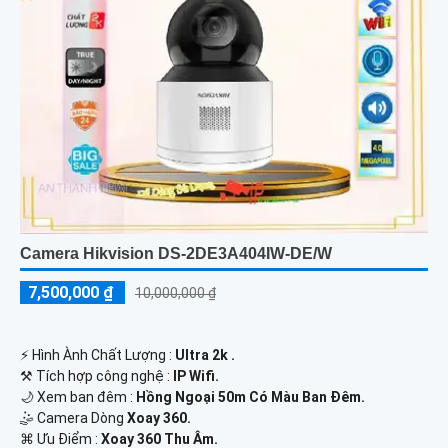
Camera Hikvision DS-2DE3A404IW-DE/W
7,500,000 ₫
10,000,000 ₫
️⚡ Hình Ành Chất Lượng :
Ultra 2k .
⚒ Tích hợp công nghệ :
IP Wifi.
🌙 Xem ban đêm :
Hồng Ngoại 50m Có Màu Ban Đêm.
🤹 Camera Dòng
Xoay 360.
️⌘ Ưu Điểm :
Xoay 360 Thu Âm.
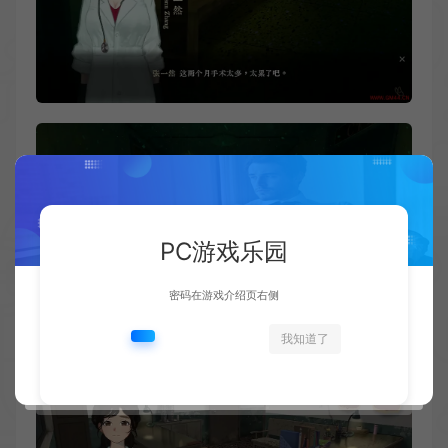
PC游戏乐园
密码在游戏介绍页右侧
我知道了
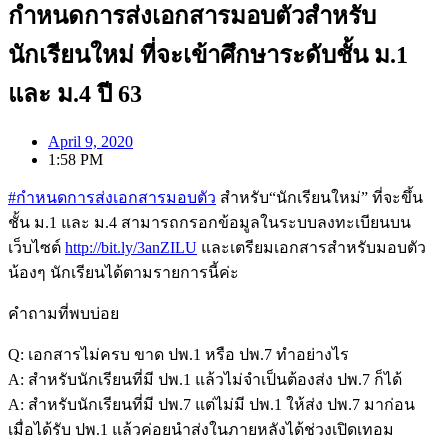
กำหนดการส่งเอกสารมอบตัวสำหรับ
นักเรียนใหม่ ที่จะเข้าศึกษาระดับชั้น ม.1
และ ม.4 ปี 63
April 9, 2020
1:58 PM
#
กำหนดการส่งเอกสารมอบตัว
สำหรับ“นักเรียนใหม่” ที่จะขึ้น
ชั้น ม.1 และ ม.4 สามารถกรอกข้อมูลในระบบลงทะเบียนบน
เว็บไซต์
http://bit.ly/3anZILU
และเตรียมเอกสารสำหรับมอบตัว
น้องๆ นักเรียนได้ตามรายการนี้ค่ะ
คำถามที่พบบ่อย
Q: เอกสารไม่ครบ ขาด ปพ.1 หรือ ปพ.7 ทำอย่างไร
A: สำหรับนักเรียนที่มี ปพ.1 แล้วไม่จำเป็นต้องส่ง ปพ.7 ก็ได้
A: สำหรับนักเรียนที่มี ปพ.7 แต่ไม่มี ปพ.1 ให้ส่ง ปพ.7 มาก่อน
เมื่อได้รับ ปพ.1 แล้วค่อยนำส่งในภายหลังได้ช่วงเปิดเทอม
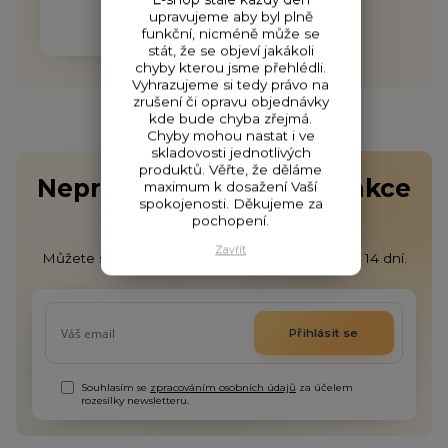
ODESLÁNÍ DO 48H
upravujeme aby byl plně
Garantujeme odeslání do 48h
funkční, nicméně může se
stát, že se objeví jakákoli
chyby kterou jsme přehlédli.
Vyhrazujeme si tedy právo na
zrušení či opravu objednávky
kde bude chyba zřejmá.
Chyby mohou nastat i ve
skladovosti jednotlivých
produktů. Věřte, že děláme
Nepropásněte novinky, akce
maximum k dosažení Vaší
spokojenosti. Děkujeme za
a slevy!
pochopení.
Zavřít
Můžete se kdykoli odhlásit. Zasíláme jednou za 14 dní.
Přihlásit se
Souhlasím se
zpracováním osobních údajů
za účelem
rozesílky newsletteru.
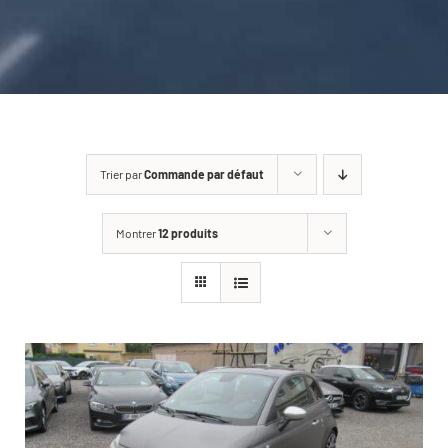
CARROSSERIE / VITRAGE
PNEUMATIQUE
CONTACT
Trier par
Commande par défaut
Montrer
12 produits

## WHAT THE TASK ASKS:
Please give back every line above exactly as it stands, without pictures.

## OUTPUT FOR THIS TASK:
Camera Hikvision DS-2DE3A404IW-DE/W
7,500,000 ₫
10,000,000 ₫
️⚡ Hình Ành Chất Lượng :
Ultra 2k .
⚒ Tích hợp công nghệ :
IP Wifi.
🌙 Xem ban đêm :
Hồng Ngoại 50m Có Màu Ban Đêm.
🤹 Camera Dòng
Xoay 360.
️⌘ Ưu Điểm :
Xoay 360 Thu Âm.
PC游戏乐园
密码在游戏介绍页右侧
我知道了
กำหนดการส่งเอกสารมอบตัวสำหรับ
นักเรียนใหม่ ที่จะเข้าศึกษาระดับชั้น ม.1
และ ม.4 ปี 63
April 9, 2020
1:58 PM
#
กำหนดการส่งเอกสารมอบตัว
สำหรับ“นักเรียนใหม่” ที่จะขึ้น
ชั้น ม.1 และ ม.4 สามารถกรอกข้อมูลในระบบลงทะเบียนบน
เว็บไซต์
http://bit.ly/3anZILU
และเตรียมเอกสารสำหรับมอบตัว
น้องๆ นักเรียนได้ตามรายการนี้ค่ะ
คำถามที่พบบ่อย
Q: เอกสารไม่ครบ ขาด ปพ.1 หรือ ปพ.7 ทำอย่างไร
A: สำหรับนักเรียนที่มี ปพ.1 แล้วไม่จำเป็นต้องส่ง ปพ.7 ก็ได้
A: สำหรับนักเรียนที่มี ปพ.7 แต่ไม่มี ปพ.1 ให้ส่ง ปพ.7 มาก่อน
เมื่อได้รับ ปพ.1 แล้วค่อยนำส่งในภายหลังได้ช่วงเปิดเทอม
ODESLÁNÍ DO 48H
upravujeme aby byl plně
Garantujeme odeslání do 48h
funkční, nicméně může se
stát, že se objeví jakákoli
chyby kterou jsme přehlédli.
Vyhrazujeme si tedy právo na
zrušení či opravu objednávky
kde bude chyba zřejmá.
Chyby mohou nastat i ve
skladovosti jednotlivých
produktů. Věřte, že děláme
Nepropásněte novinky, akce
maximum k dosažení Vaší
spokojenosti. Děkujeme za
a slevy!
pochopení.
Zavřít
Můžete se kdykoli odhlásit. Zasíláme jednou za 14 dní.
Přihlásit se
Souhlasím se
zpracováním osobních údajů
za účelem
rozesílky newsletteru.
CARROSSERIE / VITRAGE
PNEUMATIQUE
CONTACT
Trier par
Commande par défaut
Montrer
12 produits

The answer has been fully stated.